One of the things that was stressed strongly this year was data
security. So I thought I would put a few of the stronger points together to get
you all thinking about how you handle your own sensitive data, as it relates to
your background check procedures as well as other parts of your business. Some
are obvious, others perhaps not so much. But they are all great things to keep
1. Control access to data. The only people who
should have access to sensitive data are those that need it. Don’t give people
access to anything more than what they need to do their job.

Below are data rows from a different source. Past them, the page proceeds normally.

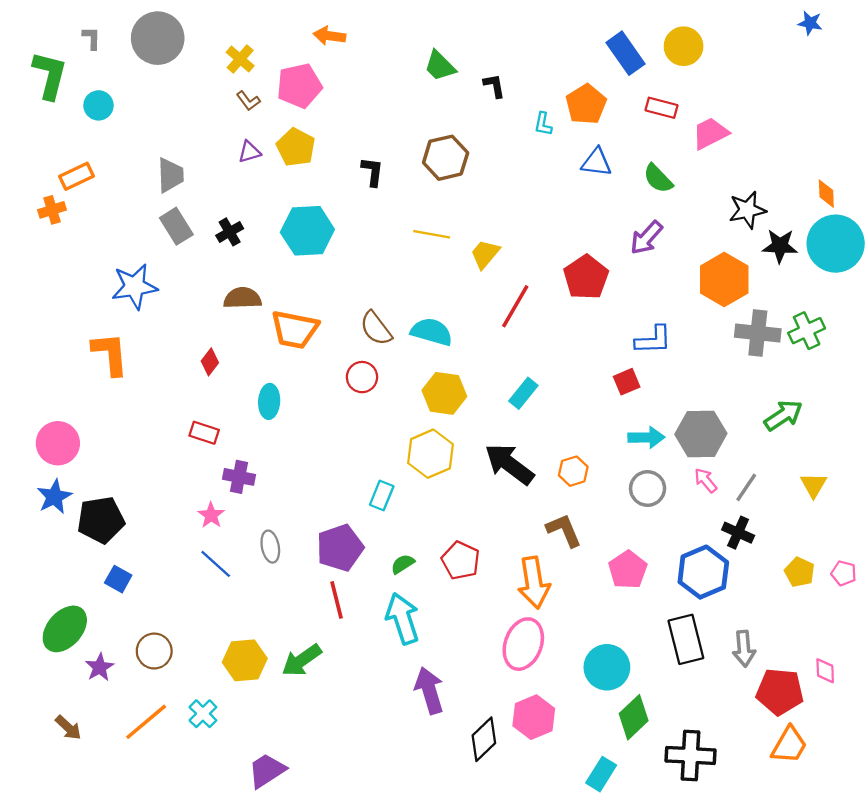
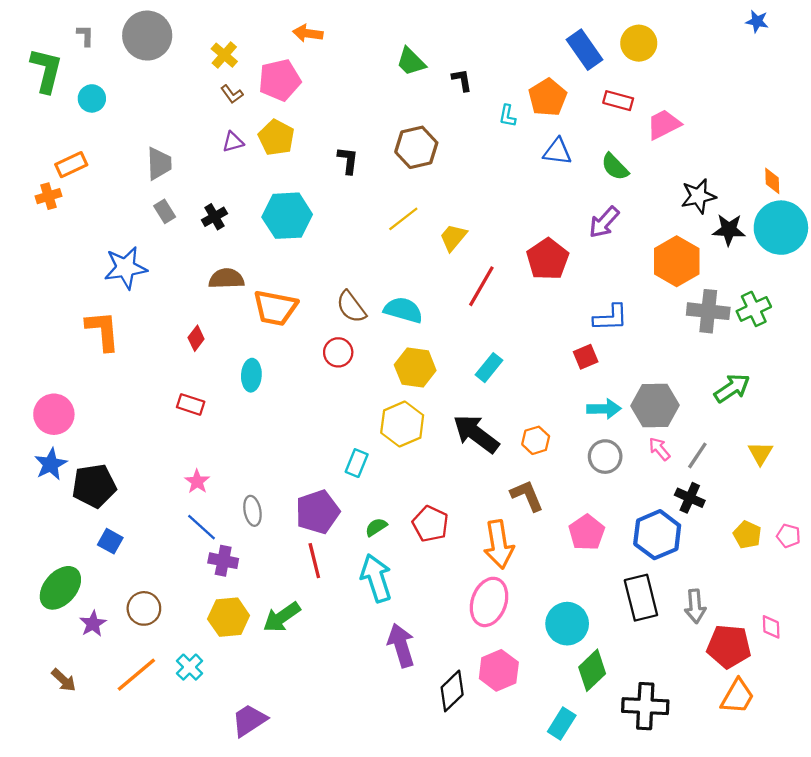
gray rectangle: (176, 226) -> (165, 211), size x0.7
yellow line: (432, 234) -> (403, 219), turned -48
purple cross: (239, 477) -> (223, 561), moved

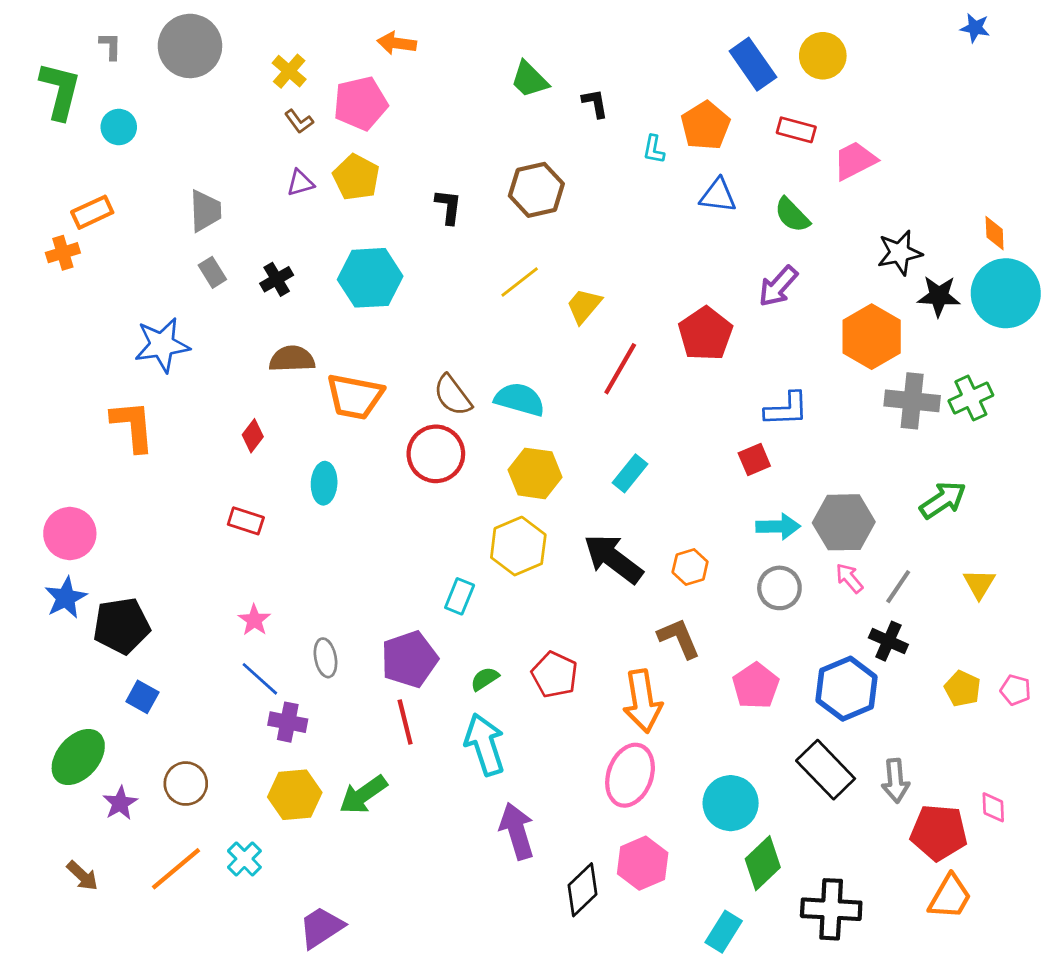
red circle: (338, 352) -> (436, 454), size x1.5
black rectangle: (641, 598) -> (826, 770), turned -30

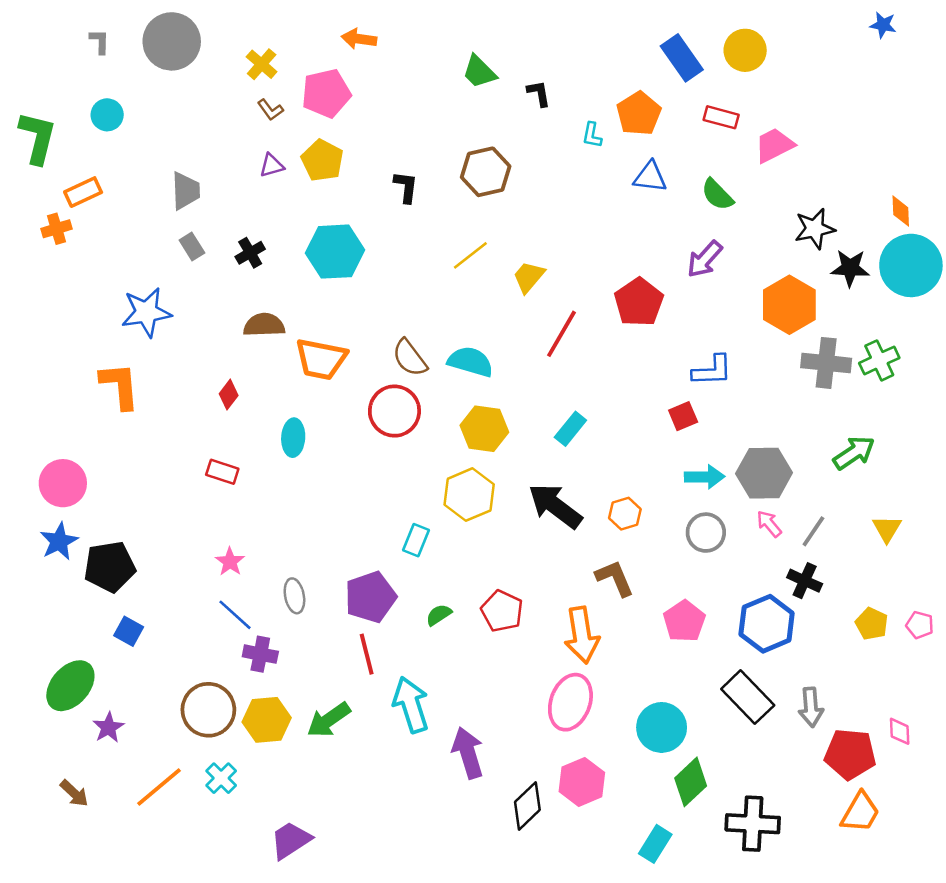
green L-shape: (60, 91) -> (38, 138), moved
cyan arrow: (485, 744) -> (411, 705), moved
brown circle: (186, 784) -> (208, 710), moved, size x1.4

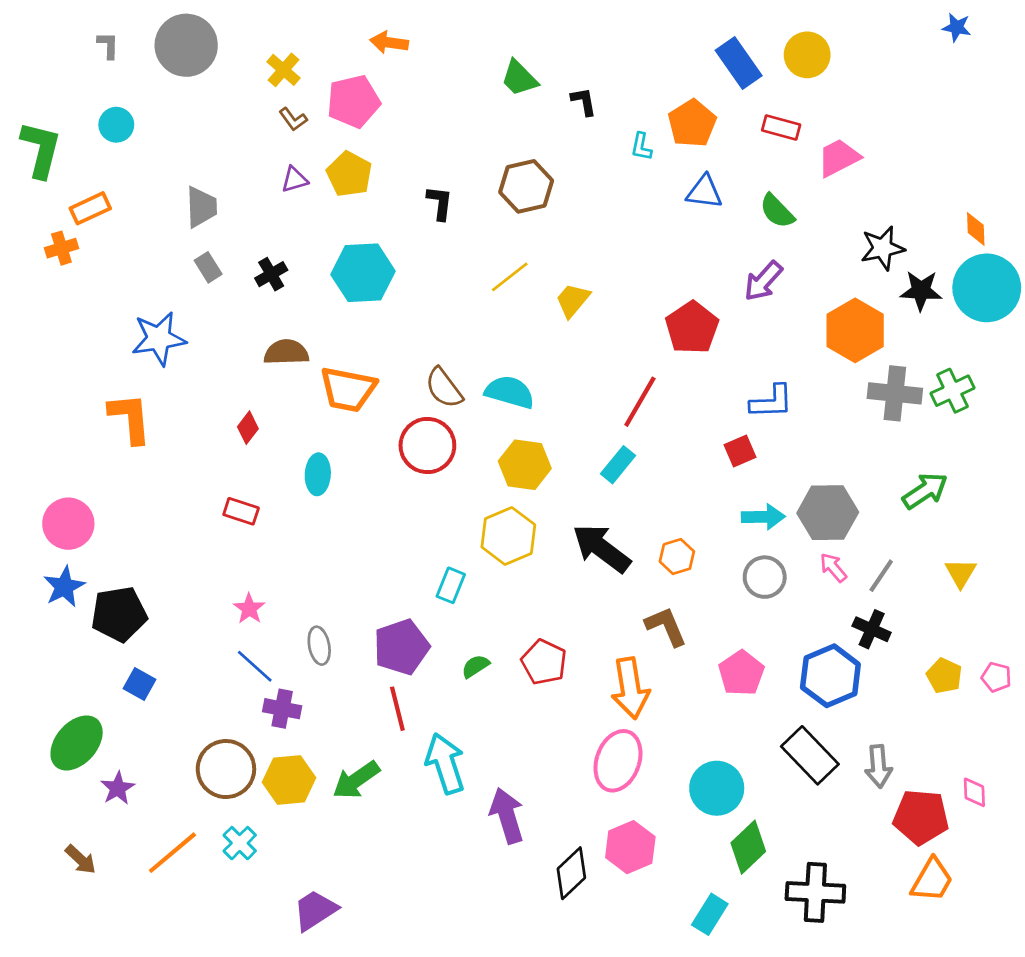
red line: (562, 334) -> (640, 402), moved

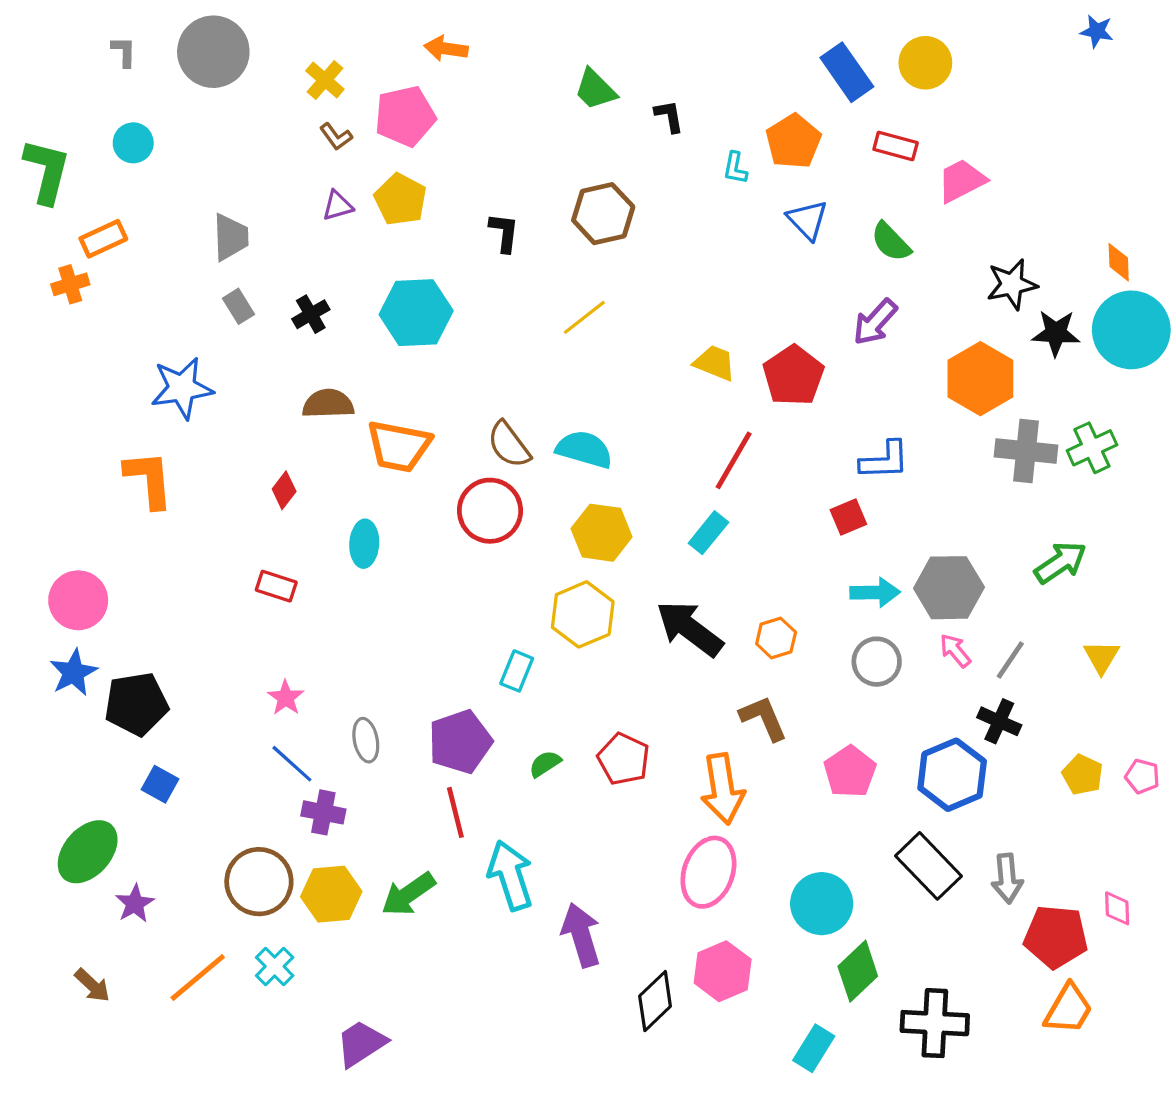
blue triangle: (704, 192) -> (807, 220), turned 39
yellow trapezoid: (573, 300) -> (715, 363), moved, turned 72

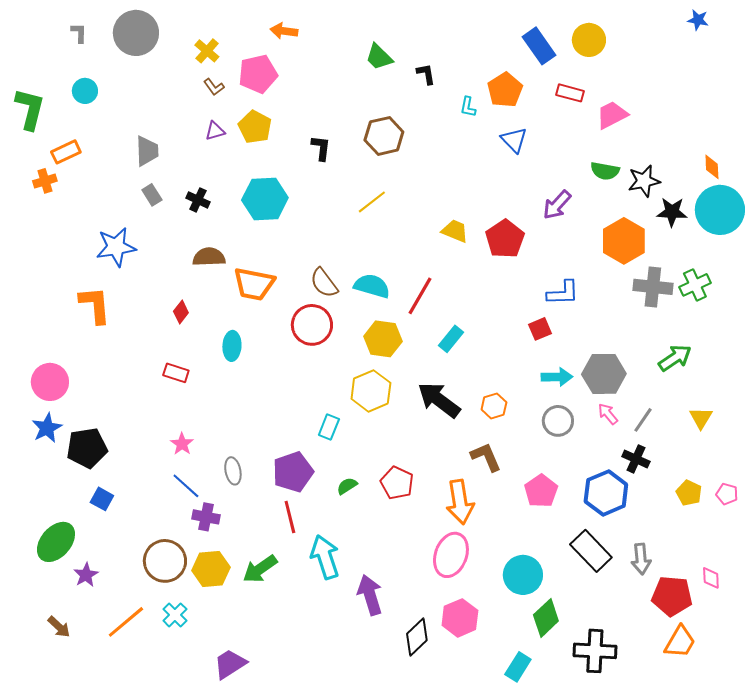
green semicircle: (891, 242) -> (605, 171), moved, turned -36
black cross: (311, 314) -> (198, 200), turned -35
red line: (734, 460) -> (420, 296), moved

2. Minimize admin access. This goes along with number
one but not everyone needs to be an administrator. Only give those who need it admin privileges. And
make sure that whoever does have admin privileges never accesses his or her
account unless they are on your secure network and always logs off when they
leave their computer.
3. Secure passwords and authentication. I know we’re
all tired of having to come up with ten different passwords that each have
upper case and lower case letters, a number, a special character, nonconsecutive
letters, fingerprints, retinal scans, and so on. But having a complex password
that is difficult to guess increases security by a lot. And changing them every
30 days is even better.
4. Have your IT department archive network traffic
and keep incident logs. It’s always good to monitor and keep incoming and
outgoing network traffic as well as log any error messages your network gives.
5. Be wary of public Wi-Fi networks. I know I’ve
asked a barista, bartender, or store employee for their Wi-Fi password more
than once. Our phones run a lot faster with them. One speaker at the conference
said he never connects to public networks period. But if you do be sure you are
not accessing sites or databases that contain your sensitive information.
6. Have a security policy. List out the role(s)
that should be given admin access and have a plan in place in case of a data
breach. You don’t want to be running around the office screaming if something
were to happen.
Little things can go a long way in protecting your data,
both your business data and personal data. Staying on top of your security
procedures can significantly lower your risk. Hope this helps some of you.